The central argument of Schaff’s book is that for democracy to flourish, it must exist within limits. Lincoln’s success as a president and statesman, Schaff posits, was due to his strict adherence to this philosophy. According to Schaff, Lincoln’s defense of democratic limits manifested itself in five ways: one, he was devoted “to the moderating effect of the law.” In other words, the majority should rule, “but only within limits of a process that protects the minority” from tyrannical rule. Second, Lincoln “vigorously defended natural rights.” Third, although Lincoln favored a strong national government, “he stopped well short of a view held by many today that there should be no principled limits on governmental power.” Fourth, Lincoln promoted an economy that was “not about promoting economic efficiency so as to maximize wealth and consumption but about maintaining the kind of economy that is consistent with a free people.” Fifth, and finally, Lincoln’s moderation concerning the powers of the presidency extended to “domestic functions” in addition to war powers.
Space constraints will not permit consideration of all Schaff’s points outlined above, so the remainder of this review will concentrate on the author’s claims concerning Lincoln’s views on and use of presidential power. In terms of the powers of the presidency, Schaff rightly asserts that the philosophy of the Whig Party, to which Lincoln adhered, favored congressional powers over those of the executive, a philosophy that harkened back to the eighteenth-century British party that opposed to the Crown (and that was born out of the power struggle between National Republicans and President Andrew Jackson in the 1830s in this country).
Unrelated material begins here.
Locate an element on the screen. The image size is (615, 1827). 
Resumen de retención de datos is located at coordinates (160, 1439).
Heirs to a Hamiltonian economic nationalism (as opposed to a Jeffersonian defense of limited government), Whigs believed that the central government should support economic development and thus help American citizens in their “right to rise.” A strong central government meant that power rested with the legislature, however, not the president. Schaff argues that although Lincoln was aggressive in exercising the war powers of the presidency, he deferred to Congress on other matters.
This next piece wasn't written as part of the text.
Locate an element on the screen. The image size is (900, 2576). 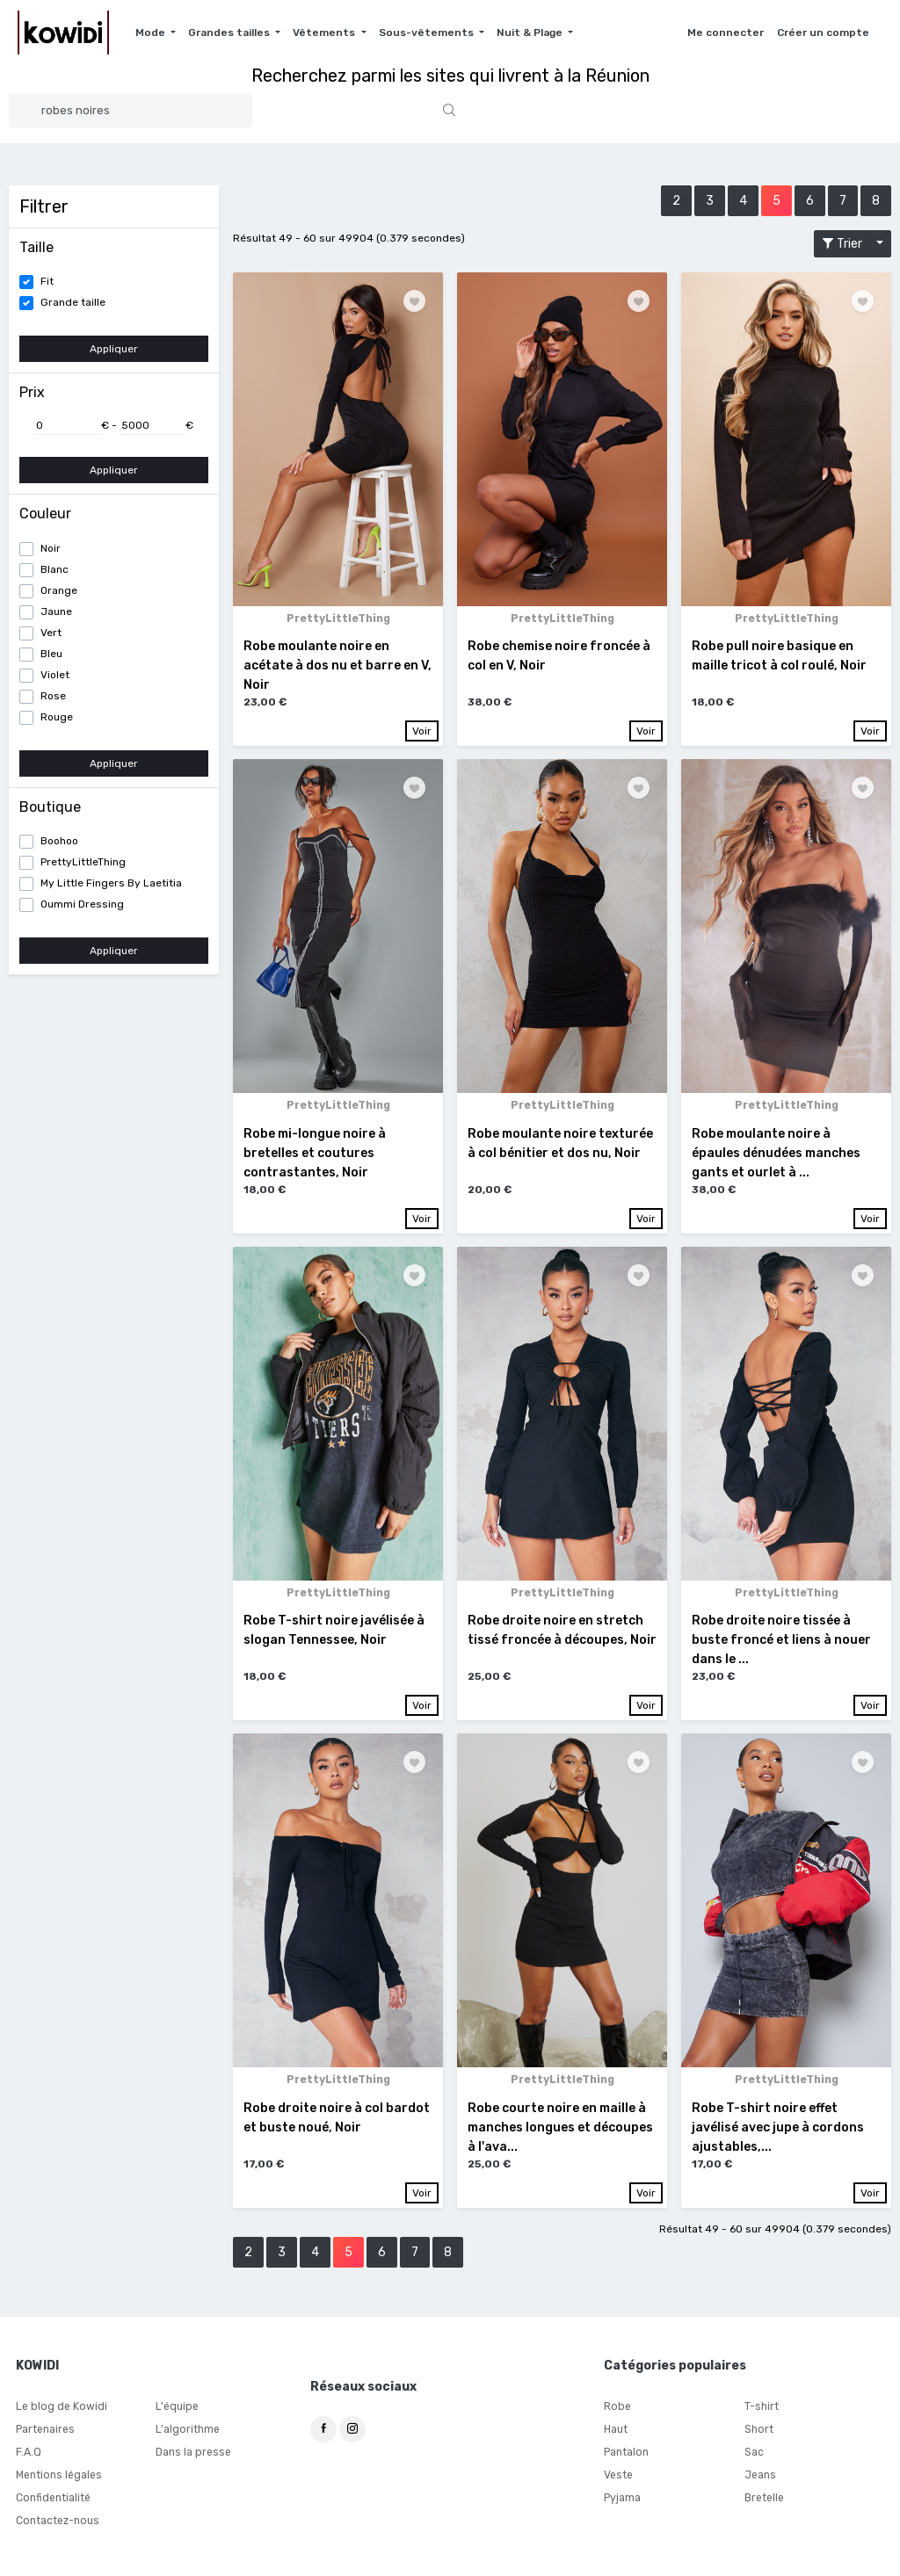
Sac is located at coordinates (754, 2454).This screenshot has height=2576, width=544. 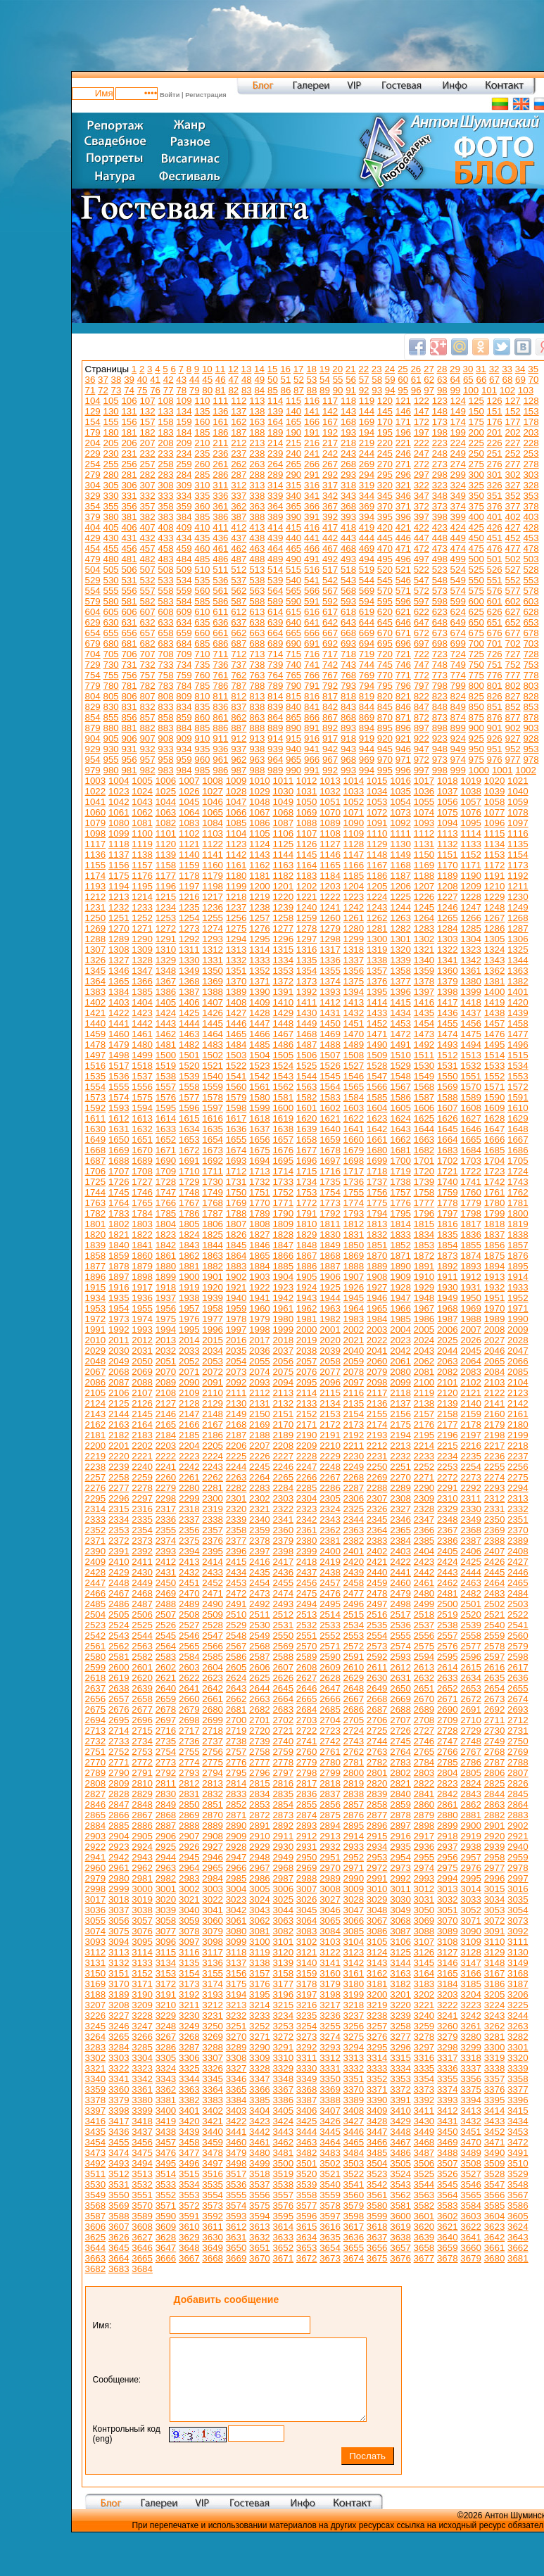 I want to click on 371, so click(x=403, y=506).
Lincoln has been condemned by some, such as Thomas DiLorenzo, as a big government despot and praised by others, such as James McPherson, for using the office of the presidency to inaugurate a Second American Revolution. Both sides are wrong, according to Schaff. While Lincoln may have expanded the powers of the office as commander in chief, he played a minor role in the legislative achievements of the Republican Congress, in keeping with his Whig philosophy of executive versus legislative power concerning domestic matters. Schaff dismisses the conservative/libertarian critique of Lincoln’s use of presidential power in a relatively quick manner, spending much more time arguing against the more accepted view espoused by James McPherson and others. Schaff states that Lincoln, because of his modest, limited view of presidential power, did not usher in a Second American Revolution; the author claims that Lincoln was in no way a precursor to the strong activist presidencies that were to follow in the twentieth and twenty first centuries.
Schaff makes a strong case for Lincoln’s views of presidential versus legislative power, but he is not totally convincing. For example, he hardly mentions Lincoln’s aggressive role in the passage of the Thirteenth Amendment. Should this not be considered a “domestic” matter? And how does this conform to his overall argument concerning Lincoln view of presidential power? Despite these and other questions raised by Schaff’s arguments, this book deserves to be read as we continue to learn from and debate Lincoln’s legacy.
Thomas A. Horrocks is the author of Lincoln’s Campaign Biographies.